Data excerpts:
+-------+

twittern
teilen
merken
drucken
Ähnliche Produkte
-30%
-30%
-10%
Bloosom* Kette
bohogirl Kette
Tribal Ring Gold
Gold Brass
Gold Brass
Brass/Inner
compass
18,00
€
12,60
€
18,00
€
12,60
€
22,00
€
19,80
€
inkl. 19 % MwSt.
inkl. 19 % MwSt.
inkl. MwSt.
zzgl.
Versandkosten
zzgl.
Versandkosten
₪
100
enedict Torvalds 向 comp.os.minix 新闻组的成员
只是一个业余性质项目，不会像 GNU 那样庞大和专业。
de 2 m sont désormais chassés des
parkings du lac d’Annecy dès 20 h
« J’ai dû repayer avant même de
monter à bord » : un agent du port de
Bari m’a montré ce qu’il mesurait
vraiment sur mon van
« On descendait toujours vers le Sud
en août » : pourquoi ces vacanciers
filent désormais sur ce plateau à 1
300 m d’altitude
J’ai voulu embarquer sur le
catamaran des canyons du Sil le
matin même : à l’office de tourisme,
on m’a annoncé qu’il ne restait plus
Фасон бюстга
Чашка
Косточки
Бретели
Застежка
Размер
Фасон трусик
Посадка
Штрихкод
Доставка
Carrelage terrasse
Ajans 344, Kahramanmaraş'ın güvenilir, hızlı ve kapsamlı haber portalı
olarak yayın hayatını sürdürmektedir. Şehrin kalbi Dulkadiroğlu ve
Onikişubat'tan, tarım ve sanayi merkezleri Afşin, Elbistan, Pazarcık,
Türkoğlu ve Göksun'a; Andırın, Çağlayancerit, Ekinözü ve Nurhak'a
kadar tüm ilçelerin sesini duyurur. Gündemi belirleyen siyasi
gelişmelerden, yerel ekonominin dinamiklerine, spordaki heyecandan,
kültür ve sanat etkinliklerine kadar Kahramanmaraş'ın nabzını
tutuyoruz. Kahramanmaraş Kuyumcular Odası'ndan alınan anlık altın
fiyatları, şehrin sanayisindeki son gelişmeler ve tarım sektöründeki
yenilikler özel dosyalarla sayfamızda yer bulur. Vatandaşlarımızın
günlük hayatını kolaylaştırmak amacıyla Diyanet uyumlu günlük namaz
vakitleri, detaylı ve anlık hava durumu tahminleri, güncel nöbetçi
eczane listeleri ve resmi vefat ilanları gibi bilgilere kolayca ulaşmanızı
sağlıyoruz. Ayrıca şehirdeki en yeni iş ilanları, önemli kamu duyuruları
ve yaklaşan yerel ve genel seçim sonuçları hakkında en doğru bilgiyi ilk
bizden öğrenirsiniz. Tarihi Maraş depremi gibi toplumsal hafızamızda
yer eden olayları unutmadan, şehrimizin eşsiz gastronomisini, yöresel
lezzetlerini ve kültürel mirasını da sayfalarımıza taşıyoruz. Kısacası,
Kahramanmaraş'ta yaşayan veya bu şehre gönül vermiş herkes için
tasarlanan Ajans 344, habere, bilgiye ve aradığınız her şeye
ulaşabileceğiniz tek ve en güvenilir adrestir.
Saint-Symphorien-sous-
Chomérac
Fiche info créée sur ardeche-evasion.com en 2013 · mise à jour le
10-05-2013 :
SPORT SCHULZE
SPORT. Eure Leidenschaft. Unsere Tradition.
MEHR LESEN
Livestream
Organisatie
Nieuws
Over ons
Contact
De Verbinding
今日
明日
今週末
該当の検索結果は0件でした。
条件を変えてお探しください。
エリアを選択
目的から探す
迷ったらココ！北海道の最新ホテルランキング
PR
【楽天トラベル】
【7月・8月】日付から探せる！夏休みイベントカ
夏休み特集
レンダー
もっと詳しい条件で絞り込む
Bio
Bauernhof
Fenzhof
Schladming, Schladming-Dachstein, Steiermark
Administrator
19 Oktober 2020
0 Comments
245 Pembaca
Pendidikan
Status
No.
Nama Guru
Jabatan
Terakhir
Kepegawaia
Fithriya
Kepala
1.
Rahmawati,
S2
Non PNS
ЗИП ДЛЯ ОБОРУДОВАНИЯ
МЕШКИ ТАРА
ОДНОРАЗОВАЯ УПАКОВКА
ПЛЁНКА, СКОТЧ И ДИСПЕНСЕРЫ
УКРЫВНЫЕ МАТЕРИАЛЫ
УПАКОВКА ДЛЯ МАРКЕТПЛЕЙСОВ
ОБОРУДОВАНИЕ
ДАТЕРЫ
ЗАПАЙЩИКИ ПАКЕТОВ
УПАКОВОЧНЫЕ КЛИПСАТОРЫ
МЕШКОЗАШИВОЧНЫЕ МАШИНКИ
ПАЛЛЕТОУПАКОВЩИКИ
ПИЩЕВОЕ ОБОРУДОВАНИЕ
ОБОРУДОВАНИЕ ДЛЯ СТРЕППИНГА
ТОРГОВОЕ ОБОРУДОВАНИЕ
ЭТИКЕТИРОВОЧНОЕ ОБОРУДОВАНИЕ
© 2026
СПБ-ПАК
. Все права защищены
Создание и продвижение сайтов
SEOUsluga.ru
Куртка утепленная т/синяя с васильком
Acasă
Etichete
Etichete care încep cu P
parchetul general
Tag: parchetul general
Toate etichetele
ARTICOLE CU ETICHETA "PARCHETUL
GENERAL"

+-------+

▸ **Action item**
Extract the data exactly as given.

▸ **Solution for this task**
twittern
teilen
merken
drucken
Ähnliche Produkte
-30%
-30%
-10%
Bloosom* Kette
bohogirl Kette
Tribal Ring Gold
Gold Brass
Gold Brass
Brass/Inner
compass
18,00
€
12,60
€
18,00
€
12,60
€
22,00
€
19,80
€
inkl. 19 % MwSt.
inkl. 19 % MwSt.
inkl. MwSt.
zzgl.
Versandkosten
zzgl.
Versandkosten
₪
100
enedict Torvalds 向 comp.os.minix 新闻组的成员
只是一个业余性质项目，不会像 GNU 那样庞大和专业。
de 2 m sont désormais chassés des
parkings du lac d’Annecy dès 20 h
« J’ai dû repayer avant même de
monter à bord » : un agent du port de
Bari m’a montré ce qu’il mesurait
vraiment sur mon van
« On descendait toujours vers le Sud
en août » : pourquoi ces vacanciers
filent désormais sur ce plateau à 1
300 m d’altitude
J’ai voulu embarquer sur le
catamaran des canyons du Sil le
matin même : à l’office de tourisme,
on m’a annoncé qu’il ne restait plus
Фасон бюстга
Чашка
Косточки
Бретели
Застежка
Размер
Фасон трусик
Посадка
Штрихкод
Доставка
Carrelage terrasse
Ajans 344, Kahramanmaraş'ın güvenilir, hızlı ve kapsamlı haber portalı
olarak yayın hayatını sürdürmektedir. Şehrin kalbi Dulkadiroğlu ve
Onikişubat'tan, tarım ve sanayi merkezleri Afşin, Elbistan, Pazarcık,
Türkoğlu ve Göksun'a; Andırın, Çağlayancerit, Ekinözü ve Nurhak'a
kadar tüm ilçelerin sesini duyurur. Gündemi belirleyen siyasi
gelişmelerden, yerel ekonominin dinamiklerine, spordaki heyecandan,
kültür ve sanat etkinliklerine kadar Kahramanmaraş'ın nabzını
tutuyoruz. Kahramanmaraş Kuyumcular Odası'ndan alınan anlık altın
fiyatları, şehrin sanayisindeki son gelişmeler ve tarım sektöründeki
yenilikler özel dosyalarla sayfamızda yer bulur. Vatandaşlarımızın
günlük hayatını kolaylaştırmak amacıyla Diyanet uyumlu günlük namaz
vakitleri, detaylı ve anlık hava durumu tahminleri, güncel nöbetçi
eczane listeleri ve resmi vefat ilanları gibi bilgilere kolayca ulaşmanızı
sağlıyoruz. Ayrıca şehirdeki en yeni iş ilanları, önemli kamu duyuruları
ve yaklaşan yerel ve genel seçim sonuçları hakkında en doğru bilgiyi ilk
bizden öğrenirsiniz. Tarihi Maraş depremi gibi toplumsal hafızamızda
yer eden olayları unutmadan, şehrimizin eşsiz gastronomisini, yöresel
lezzetlerini ve kültürel mirasını da sayfalarımıza taşıyoruz. Kısacası,
Kahramanmaraş'ta yaşayan veya bu şehre gönül vermiş herkes için
tasarlanan Ajans 344, habere, bilgiye ve aradığınız her şeye
ulaşabileceğiniz tek ve en güvenilir adrestir.
Saint-Symphorien-sous-
Chomérac
Fiche info créée sur ardeche-evasion.com en 2013 · mise à jour le
10-05-2013 :
SPORT SCHULZE
SPORT. Eure Leidenschaft. Unsere Tradition.
MEHR LESEN
Livestream
Organisatie
Nieuws
Over ons
Contact
De Verbinding
今日
明日
今週末
該当の検索結果は0件でした。
条件を変えてお探しください。
エリアを選択
目的から探す
迷ったらココ！北海道の最新ホテルランキング
PR
【楽天トラベル】
【7月・8月】日付から探せる！夏休みイベントカ
夏休み特集
レンダー
もっと詳しい条件で絞り込む
Bio
Bauernhof
Fenzhof
Schladming, Schladming-Dachstein, Steiermark
Administrator
19 Oktober 2020
0 Comments
245 Pembaca
Pendidikan
Status
No.
Nama Guru
Jabatan
Terakhir
Kepegawaia
Fithriya
Kepala
1.
Rahmawati,
S2
Non PNS
ЗИП ДЛЯ ОБОРУДОВАНИЯ
МЕШКИ ТАРА
ОДНОРАЗОВАЯ УПАКОВКА
ПЛЁНКА, СКОТЧ И ДИСПЕНСЕРЫ
УКРЫВНЫЕ МАТЕРИАЛЫ
УПАКОВКА ДЛЯ МАРКЕТПЛЕЙСОВ
ОБОРУДОВАНИЕ
ДАТЕРЫ
ЗАПАЙЩИКИ ПАКЕТОВ
УПАКОВОЧНЫЕ КЛИПСАТОРЫ
МЕШКОЗАШИВОЧНЫЕ МАШИНКИ
ПАЛЛЕТОУПАКОВЩИКИ
ПИЩЕВОЕ ОБОРУДОВАНИЕ
ОБОРУДОВАНИЕ ДЛЯ СТРЕППИНГА
ТОРГОВОЕ ОБОРУДОВАНИЕ
ЭТИКЕТИРОВОЧНОЕ ОБОРУДОВАНИЕ
© 2026
СПБ-ПАК
. Все права защищены
Создание и продвижение сайтов
SEOUsluga.ru
Куртка утепленная т/синяя с васильком
Acasă
Etichete
Etichete care încep cu P
parchetul general
Tag: parchetul general
Toate etichetele
ARTICOLE CU ETICHETA "PARCHETUL
GENERAL"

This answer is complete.